■ Activity ■
Type out the data below in its entirety, exactly as given.

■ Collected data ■
━━━━━━

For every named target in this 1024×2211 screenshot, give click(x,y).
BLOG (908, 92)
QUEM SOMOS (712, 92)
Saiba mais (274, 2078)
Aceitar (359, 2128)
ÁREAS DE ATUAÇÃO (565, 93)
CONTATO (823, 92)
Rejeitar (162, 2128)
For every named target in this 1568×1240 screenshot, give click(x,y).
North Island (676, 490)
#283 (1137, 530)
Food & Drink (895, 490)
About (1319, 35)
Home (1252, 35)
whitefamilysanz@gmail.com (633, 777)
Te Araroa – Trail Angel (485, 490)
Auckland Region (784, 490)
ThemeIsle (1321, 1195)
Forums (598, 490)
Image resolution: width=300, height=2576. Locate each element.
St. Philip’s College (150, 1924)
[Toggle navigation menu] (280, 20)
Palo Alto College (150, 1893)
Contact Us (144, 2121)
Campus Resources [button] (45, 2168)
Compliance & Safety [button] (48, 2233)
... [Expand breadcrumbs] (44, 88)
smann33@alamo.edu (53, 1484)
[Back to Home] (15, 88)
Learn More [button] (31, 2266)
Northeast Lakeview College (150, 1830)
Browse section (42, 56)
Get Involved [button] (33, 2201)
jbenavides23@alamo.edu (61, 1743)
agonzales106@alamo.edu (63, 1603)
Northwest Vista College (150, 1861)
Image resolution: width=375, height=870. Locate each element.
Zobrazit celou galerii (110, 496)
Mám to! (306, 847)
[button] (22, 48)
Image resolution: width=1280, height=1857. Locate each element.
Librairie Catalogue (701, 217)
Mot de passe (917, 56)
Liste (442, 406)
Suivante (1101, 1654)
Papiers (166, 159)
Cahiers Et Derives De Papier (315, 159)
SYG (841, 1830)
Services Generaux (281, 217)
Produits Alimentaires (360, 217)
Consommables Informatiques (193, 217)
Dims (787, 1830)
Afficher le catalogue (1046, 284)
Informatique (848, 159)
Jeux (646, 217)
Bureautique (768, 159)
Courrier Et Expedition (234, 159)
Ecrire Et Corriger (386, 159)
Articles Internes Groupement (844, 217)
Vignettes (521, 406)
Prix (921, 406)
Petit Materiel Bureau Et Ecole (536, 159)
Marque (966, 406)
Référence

━━━━━━

■ The completed task ■
For every named target in this 1024×2211 screenshot, give click(x,y).
BLOG (908, 92)
QUEM SOMOS (712, 92)
Saiba mais (274, 2078)
Aceitar (359, 2128)
ÁREAS DE ATUAÇÃO (565, 93)
CONTATO (823, 92)
Rejeitar (162, 2128)
For every named target in this 1568×1240 screenshot, give click(x,y).
North Island (676, 490)
#283 (1137, 530)
Food & Drink (895, 490)
About (1319, 35)
Home (1252, 35)
whitefamilysanz@gmail.com (633, 777)
Te Araroa – Trail Angel (485, 490)
Auckland Region (784, 490)
ThemeIsle (1321, 1195)
Forums (598, 490)
Image resolution: width=300, height=2576. Locate each element.
St. Philip’s College (150, 1924)
[Toggle navigation menu] (280, 20)
Palo Alto College (150, 1893)
Contact Us (144, 2121)
Campus Resources [button] (45, 2168)
Compliance & Safety [button] (48, 2233)
... [Expand breadcrumbs] (44, 88)
smann33@alamo.edu (53, 1484)
[Back to Home] (15, 88)
Learn More [button] (31, 2266)
Northeast Lakeview College (150, 1830)
Browse section (42, 56)
Get Involved [button] (33, 2201)
jbenavides23@alamo.edu (61, 1743)
agonzales106@alamo.edu (63, 1603)
Northwest Vista College (150, 1861)
Image resolution: width=375, height=870. Locate each element.
Zobrazit celou galerii (110, 496)
Mám to! (306, 847)
[button] (22, 48)
Image resolution: width=1280, height=1857. Locate each element.
Librairie Catalogue (701, 217)
Mot de passe (917, 56)
Liste (442, 406)
Suivante (1101, 1654)
Papiers (166, 159)
Cahiers Et Derives De Papier (315, 159)
SYG (841, 1830)
Services Generaux (281, 217)
Produits Alimentaires (360, 217)
Consommables Informatiques (193, 217)
Dims (787, 1830)
Afficher le catalogue (1046, 284)
Informatique (848, 159)
Jeux (646, 217)
Bureautique (768, 159)
Courrier Et Expedition (234, 159)
Ecrire Et Corriger (386, 159)
Articles Internes Groupement (844, 217)
Vignettes (521, 406)
Prix (921, 406)
Petit Materiel Bureau Et Ecole (536, 159)
Marque (966, 406)
Référence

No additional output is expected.